The second phase — automation — introduced self-service provisioning and automated lifecycle management for virtual resources. In a government institution where IT requests typically passed through manual approval and provisioning workflows measured in days or weeks, automation delivered operational value independent of any further cloud sophistication. The ability to provision a new environment in minutes rather than weeks has measurable impact on project delivery timelines.

The third phase — orchestration — enabled the full cloud operating model: multi-tenant environments, workload mobility, capacity planning analytics, and the ability to manage diverse resources — physical and virtual, internal and external — through a single management layer. This was the phase that delivered the strategic flexibility the institution’s leadership had described as their long-term objective. It was also the phase that required the foundations of the first two to be solid before it could function as designed.

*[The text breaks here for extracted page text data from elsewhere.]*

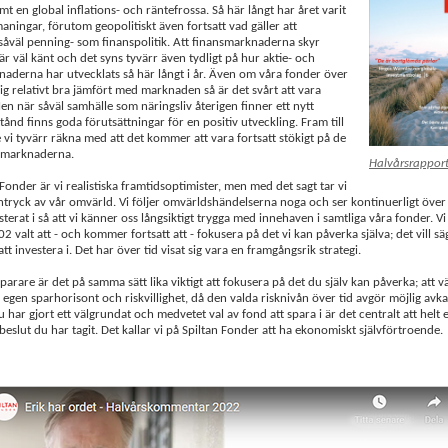
t en global inflations- och räntefrossa. Så här långt har året varit
maningar, förutom geopolitiskt även fortsatt vad gäller att
såväl penning- som finanspolitik. Att finansmarknaderna skyr
är väl känt och det syns tyvärr även tydligt på hur aktie- och
aderna har utvecklats så här långt i år. Även om våra fonder över
 sig relativt bra jämfört med marknaden så är det svårt att vara
Men när såväl samhälle som näringsliv återigen finner ett nytt
tånd finns goda förutsättningar för en positiv utveckling. Fram till
 vi tyvärr räkna med att det kommer att vara fortsatt stökigt på de
a marknaderna.
Halvårsrappor
 Fonder är vi realistiska framtidsoptimister, men med det sagt tar vi
 intryck av vår omvärld. Vi följer omvärldshändelserna noga och ser kontinuerligt över
sterat i så att vi känner oss långsiktigt trygga med innehaven i samtliga våra fonder. V
2 valt att - och kommer fortsatt att - fokusera på det vi kan påverka själva; det vill säg
att investera i. Det har över tid visat sig vara en framgångsrik strategi.
arare är det på samma sätt lika viktigt att fokusera på det du själv kan påverka; att v
n egen sparhorisont och riskvillighet, då den valda risknivån över tid avgör möjlig avka
u har gjort ett välgrundat och medvetet val av fond att spara i är det centralt att helt 
 beslut du har tagit. Det kallar vi på Spiltan Fonder att ha ekonomiskt självförtroende.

The phasing mattered as much as the destination. Government institutions undertaking technology transformation face procurement constraints, budget cycles, and organisational change dynamics that make a “big bang” approach to cloud adoption impractical and high-risk. A phased roadmap with clear economic justification at each stage and tangible operational benefits delivered before the next investment was required — that is a cloud strategy a government institution can actually execute.

What Government IT Economics Actually Requires

Three observations from this engagement that apply beyond the East African context.

The full TCO calculation is the argument. Government IT investment decisions are made by finance and procurement functions that understand cost but may not initially see the connection between core count and software licensing expenditure. The argument that wins is not the technical one — it is the economic one, made completely. Hardware acquisition cost, software licensing over the analysis period, operational labour, energy, and hosting: when all of these are on the table, the economics of consolidation are typically clear. When only some of them are visible, the decision defaults to the lowest visible hardware cost, which is almost never the right outcome.

Phase the roadmap against budget cycles. A cloud journey structured as a single large investment is a cloud journey that does not get approved. Structuring each phase to deliver standalone economic or operational value — so that the institution has something to show for the investment before the next phase is funded — is not a compromise of the architecture. It is a requirement of the procurement environment.

Emerging market government IT has specific constraints that change the analysis. The economics of core-count licensing were significant in any enterprise context in 2013. In a government institution operating in an emerging market with constrained foreign currency, where software licensing invoiced in US dollars or euros represented a meaningful proportion of the IT budget, the licensing differential between a large distributed estate and a consolidated platform was not an optimisation — it was a structural budget issue. Understanding which constraints are universal and which are specific to the context is the starting point for advice that is actually useful.

The cloud roadmap was delivered. The consolidation economics were accepted. The institution had a structured path from a heterogeneous, high-overhead distributed estate to a rationalised infrastructure capable of supporting an automated, cloud-based operating model. The measure of success was not the elegance of the architecture — it was whether the institution’s leadership understood the economic case well enough to execute against it. They did.